■ EXERCISE BRIEF:
From the line that contains "longtemps ce plaisir, même si tes" to the end of the entries, copy each line exactly, though the pictures stay out.

■ DATA TO USE:
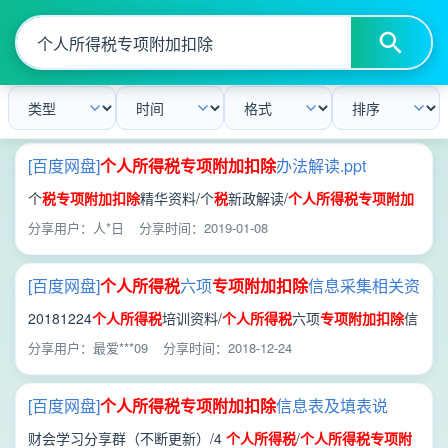
[百度网盘]
个人所得税
专项
附加
扣除
办法解读.ppt
个
税
专项
附加
扣除
精华资料/个
税
新政解读/
个人所得税
专项
附加
扣除
办法解读.ppt
分享用户：人*日
分享时间：2019-01-08
[百度网盘]
个人所得税
六项
专项
附加
扣除
信息采集相关资
料.rar
20181224
个人所得税
培训资料/
个人所得税
六项
专项
附加
扣除
信
息采集相关资料.rar
分享用户：最爱***09
分享时间：2018-12-24
[百度网盘]
个人所得税
专项
附加
扣除
信息表及填表说
明.doc
财会学习分享群（不断更新）/4
个人所得税
/
个人所得税
专项
附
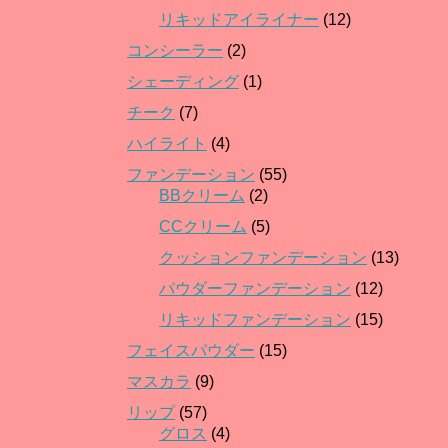
リキッドアイライナー
(12)
コンシーラー
(2)
シェーディング
(1)
チーク
(7)
ハイライト
(4)
ファンデーション
(55)
BBクリーム
(2)
CCクリーム
(5)
クッションファンデーション
(13)
パウダーファンデーション
(12)
リキッドファンデーション
(15)
フェイスパウダー
(15)
マスカラ
(9)
リップ
(57)
グロス
(4)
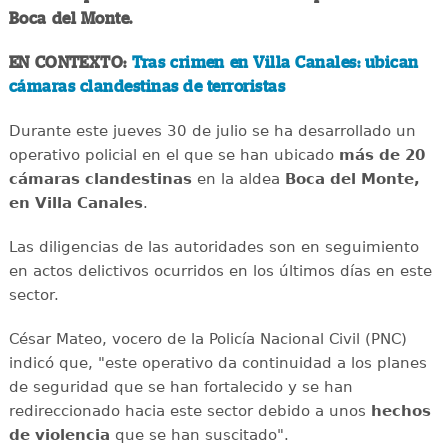
Boca del Monte.
EN CONTEXTO:
Tras crimen en Villa Canales: ubican
cámaras clandestinas de terroristas
Durante este jueves 30 de julio se ha desarrollado un
operativo policial en el que se han ubicado
más de 20
cámaras clandestinas
en la aldea
Boca del Monte,
en Villa Canales
.
Las diligencias de las autoridades son en seguimiento
en actos delictivos ocurridos en los últimos días en este
sector.
César Mateo, vocero de la Policía Nacional Civil (PNC)
indicó que, "este operativo da continuidad a los planes
de seguridad que se han fortalecido y se han
redireccionado hacia este sector debido a unos
hechos
de violencia
que se han suscitado".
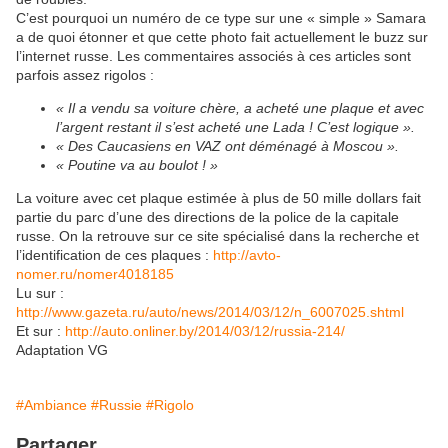
C’est pourquoi un numéro de ce type sur une « simple » Samara
a de quoi étonner et que cette photo fait actuellement le buzz sur
l’internet russe. Les commentaires associés à ces articles sont
parfois assez rigolos :
« Il a vendu sa voiture chère, a acheté une plaque et avec
l’argent restant il s’est acheté une Lada ! C’est logique ».
« Des Caucasiens en VAZ ont déménagé à Moscou ».
« Poutine va au boulot ! »
La voiture avec cet plaque estimée à plus de 50 mille dollars fait
partie du parc d’une des directions de la police de la capitale
russe. On la retrouve sur ce site spécialisé dans la recherche et
l’identification de ces plaques :
http://avto-
nomer.ru/nomer4018185
Lu sur :
http://www.gazeta.ru/auto/news/2014/03/12/n_6007025.shtml
Et sur :
http://auto.onliner.by/2014/03/12/russia-214/
Adaptation VG
#Ambiance
#Russie
#Rigolo
Partager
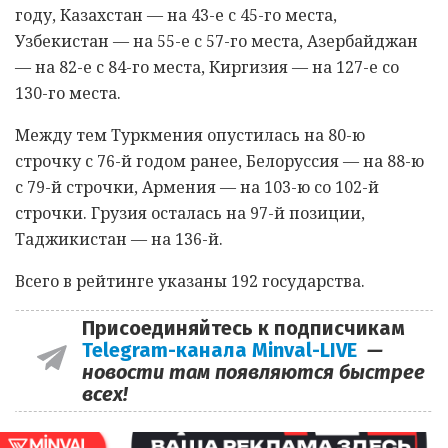
году, Казахстан — на 43-е с 45-го места,
Узбекистан — на 55-е с 57-го места, Азербайджан
— на 82-е с 84-го места, Киргизия — на 127-е со
130-го места.
Между тем Туркмения опустилась на 80-ю
строчку с 76-й годом ранее, Белоруссия — на 88-ю
с 79-й строчки, Армения — на 103-ю со 102-й
строчки. Грузия осталась на 97-й позиции,
Таджикистан — на 136-й.
Всего в рейтинге указаны 192 государства.
Присоединяйтесь к подписчикам
Telegram-канала Minval-LIVE
—
новости там появляются быстрее
всех!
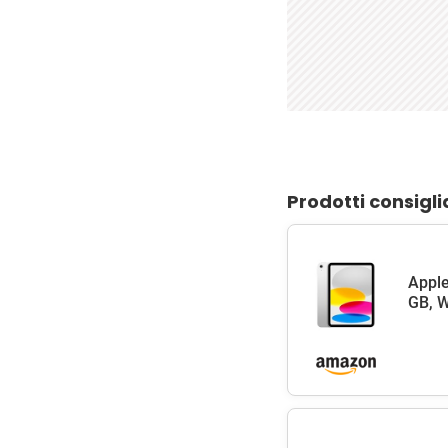
Prodotti consigli
Apple
GB, W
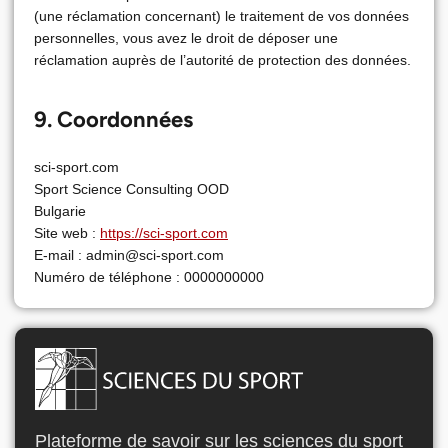
(une réclamation concernant) le traitement de vos données
personnelles, vous avez le droit de déposer une
réclamation auprès de l’autorité de protection des données.
9. Coordonnées
sci-sport.com
Sport Science Consulting OOD
Bulgarie
Site web :
https://sci-sport.com
E-mail :
admin@
sci-sport.com
Numéro de téléphone : 0000000000
Plateforme de savoir sur les sciences du sport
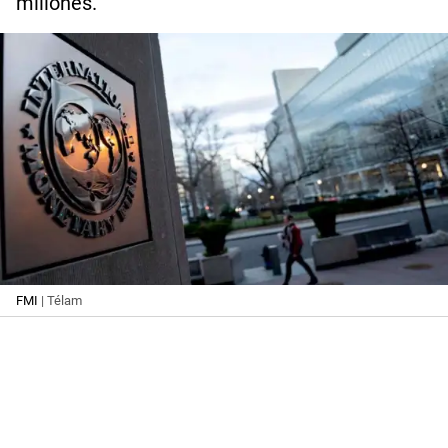
millones.
FMI
| Télam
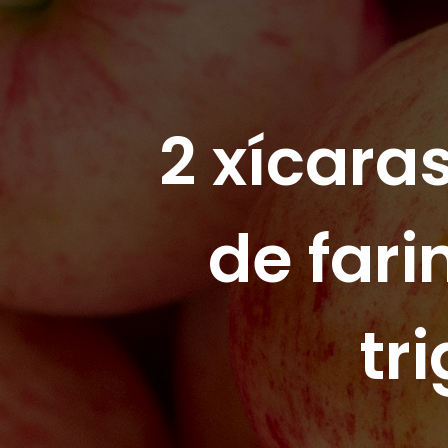
2 xícaras
de fari
tr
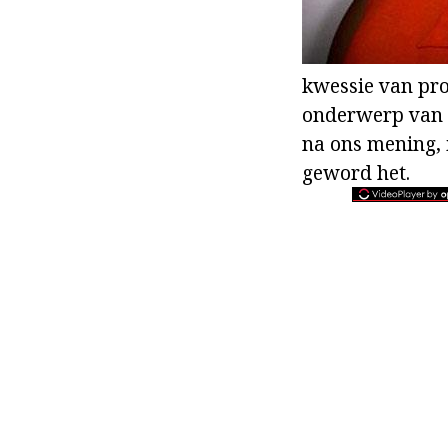
kwessie van pro
onderwerp van id
na ons mening, i
geword het.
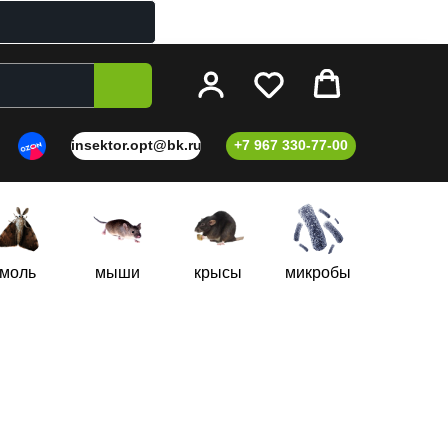
insektor.opt@bk.ru
+7 967 330-77-00
моль
мыши
крысы
микробы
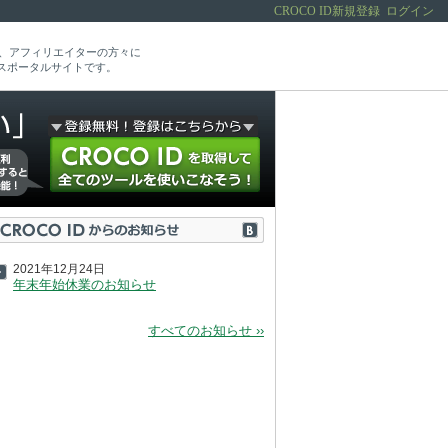
CROCO ID新規登録
ログイン
当者、アフィリエイターの方々に
スポータルサイトです。
2021年12月24日
年末年始休業のお知らせ
すべてのお知らせ ››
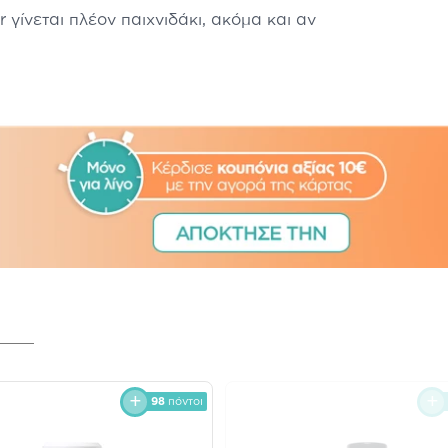
r γίνεται πλέον παιχνιδάκι, ακόμα και αν
ok.
98
πόντοι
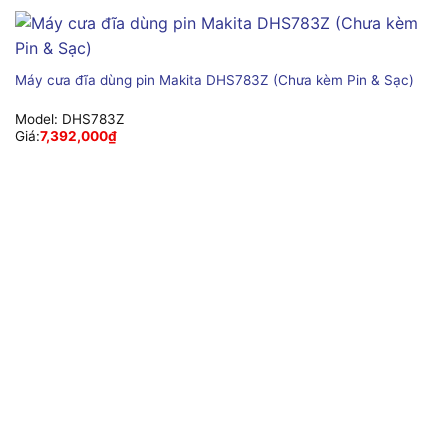
Máy cưa đĩa dùng pin Makita DHS783Z (Chưa kèm Pin & Sạc)
Model:
DHS783Z
Giá:
7,392,000
₫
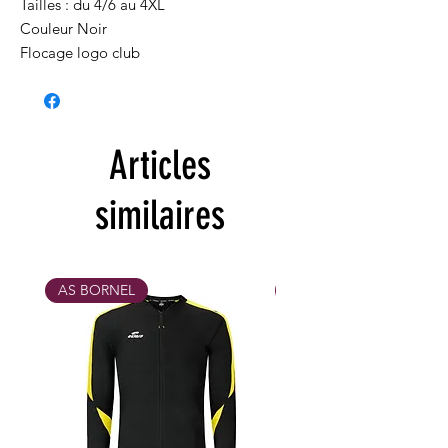
Tailles : du 4/6 au 4XL
Couleur Noir
Flocage logo club
Articles
similaires
AS BORNEL
MAX 31/10/26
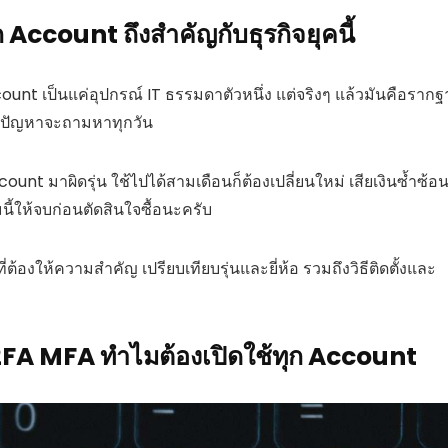
Account ถึงสำคัญกับธุรกิจยุคนี้
nt เป็นแค่อุปกรณ์ IT ธรรมดาตัวหนึ่ง แต่จริงๆ แล้วมันคือราก
ิด ปัญหาจะถามหาทุกวัน
ount มาผิดรุ่น ใช้ไปได้สามเดือนก็ต้องเปลี่ยนใหม่ เสียเงินซ้ำซ้อ
ี้ให้จบก่อนตัดสินใจซื้อนะครับ
ต้องให้ความสำคัญ เปรียบเทียบรุ่นและยี่ห้อ รวมถึงวิธีติดตั้งและ
อ 2FA MFA ทำไมต้องเปิดใช้ทุก Account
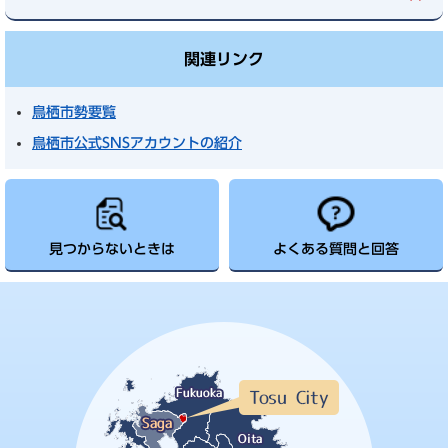
関連リンク
鳥栖市勢要覧
鳥栖市公式SNSアカウントの紹介
見つからないときは
よくある質問と回答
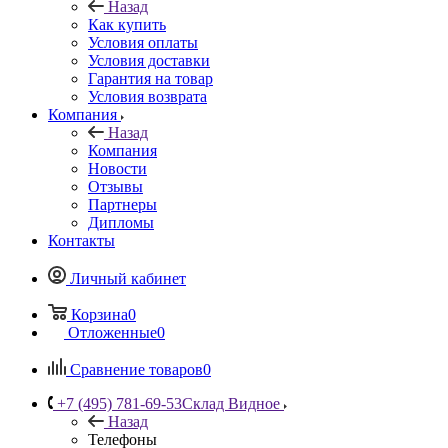
Назад
Как купить
Условия оплаты
Условия доставки
Гарантия на товар
Условия возврата
Компания
Назад
Компания
Новости
Отзывы
Партнеры
Дипломы
Контакты
Личный кабинет
Корзина
0
Отложенные
0
Сравнение товаров
0
+7 (495) 781-69-53
Склад Видное
Назад
Телефоны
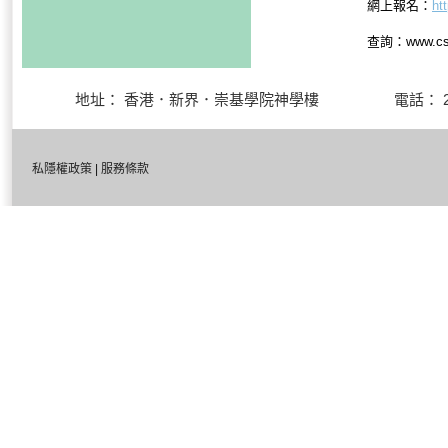
網上報名：
ht
查詢：www.csc
地址： 香港．新界．崇基學院神學樓 電話： 27
私隱權政策
|
服務條款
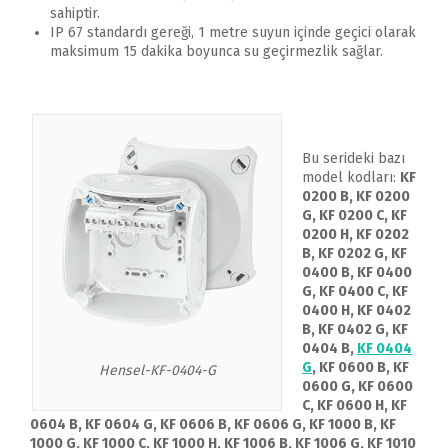
sahiptir.
IP 67 standardı gereği, 1 metre suyun içinde geçici olarak
maksimum 15 dakika boyunca su geçirmezlik sağlar.
Bu serideki bazı
model kodları:
KF
0200 B, KF 0200
G, KF 0200 C, KF
0200 H, KF 0202
B, KF 0202 G, KF
0400 B, KF 0400
G, KF 0400 C, KF
0400 H, KF 0402
B, KF 0402 G, KF
0404 B,
KF 0404
G
, KF 0600 B, KF
Hensel-KF-0404-G
0600 G, KF 0600
C, KF 0600 H, KF
0604 B, KF 0604 G, KF 0606 B, KF 0606 G, KF 1000 B, KF
1000 G, KF 1000 C, KF 1000 H, KF 1006 B, KF 1006 G, KF 1010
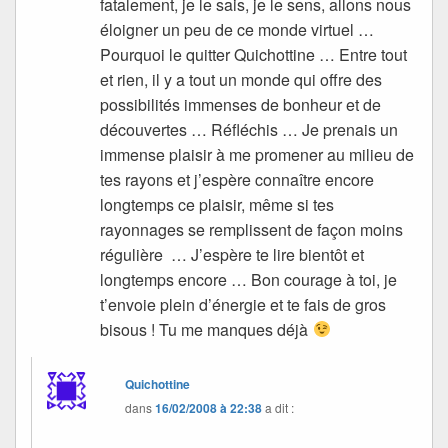
fatalement, je le sais, je le sens, allons nous
éloigner un peu de ce monde virtuel …
Pourquoi le quitter Quichottine … Entre tout
et rien, il y a tout un monde qui offre des
possibilités immenses de bonheur et de
découvertes … Réfléchis … Je prenais un
immense plaisir à me promener au milieu de
tes rayons et j’espère connaître encore
longtemps ce plaisir, même si tes
rayonnages se remplissent de façon moins
régulière … J’espère te lire bientôt et
longtemps encore … Bon courage à toi, je
t’envoie plein d’énergie et te fais de gros
bisous ! Tu me manques déjà
Quichottine
dans
16/02/2008 à 22:38
a dit :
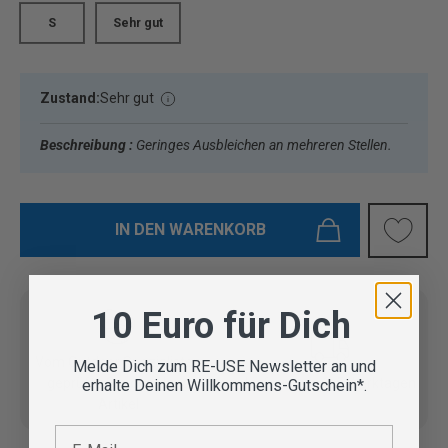
S
Sehr gut
Zustand:
Sehr gut
Beschreibung :
Geringes Ausbleichen an mehreren Stellen.
IN DEN WARENKORB
10 Euro für Dich
Vom Outdoor Spezialisten
Melde Dich zum RE-USE Newsletter an und
geprüfte Second Hand
Lieferung in 3-5 Werktagen
erhalte Deinen Willkommens-Gutschein*.
Artikel
E-Mail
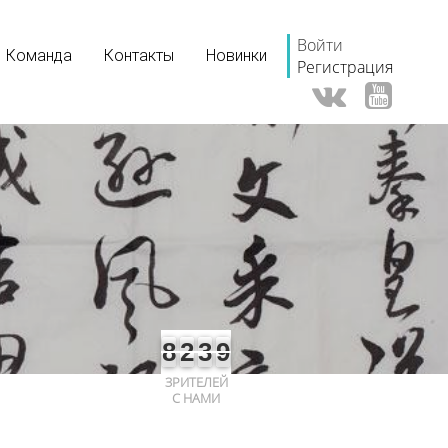
Войти
Команда
Контакты
Новинки
Регистрация
8
2
3
9
ЗРИТЕЛЕЙ
С НАМИ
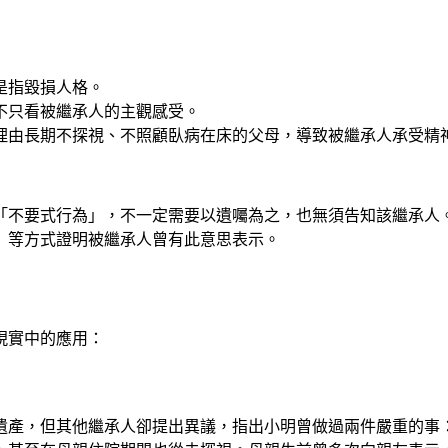
是指毀損人格。
不只看被繼承人的主觀感受。
理由長期不探視、不照顧臥病在床的父母，導致被繼承人承受精
「不要式行為」，不一定需要以遺囑為之，也無須告知該繼承人
）等方式證明被繼承人曾有此意思表示。
現實中的應用：
遺產，但其他繼承人卻提出異議，指出小明曾做過兩件嚴重的事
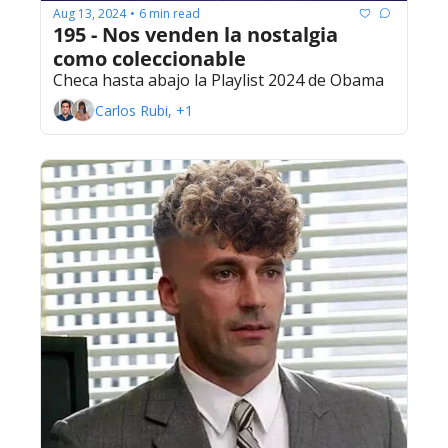
Aug 13, 2024
6 min read
•
195 - Nos venden la nostalgia 
como coleccionable
Checa hasta abajo la Playlist 2024 de Obama
Carlos Rubi, +1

■ OUTPUT:
longtemps ce plaisir, même si tes
rayonnages se remplissent de façon moins
régulière … J’espère te lire bientôt et
longtemps encore … Bon courage à toi, je
t’envoie plein d’énergie et te fais de gros
bisous ! Tu me manques déjà
Quichottine
dans
16/02/2008 à 22:38
a dit :
S
Sehr gut
Zustand:
Sehr gut
Beschreibung :
Geringes Ausbleichen an mehreren Stellen.
IN DEN WARENKORB
10 Euro für Dich
Vom Outdoor Spezialisten
Melde Dich zum RE-USE Newsletter an und
geprüfte Second Hand
Lieferung in 3-5 Werktagen
erhalte Deinen Willkommens-Gutschein*.
Artikel
E-Mail
Войти
Команда
Контакты
Новинки
Регистрация
8
2
3
9
ЗРИТЕЛЕЙ
С НАМИ
是指毀損人格。
不只看被繼承人的主觀感受。
理由長期不探視、不照顧臥病在床的父母，導致被繼承人承受精
「不要式行為」，不一定需要以遺囑為之，也無須告知該繼承人
）等方式證明被繼承人曾有此意思表示。
現實中的應用：
遺產，但其他繼承人卻提出異議，指出小明曾做過兩件嚴重的事
Aug 13, 2024
6 min read
•
195 - Nos venden la nostalgia 
como coleccionable
Checa hasta abajo la Playlist 2024 de Obama
Carlos Rubi, +1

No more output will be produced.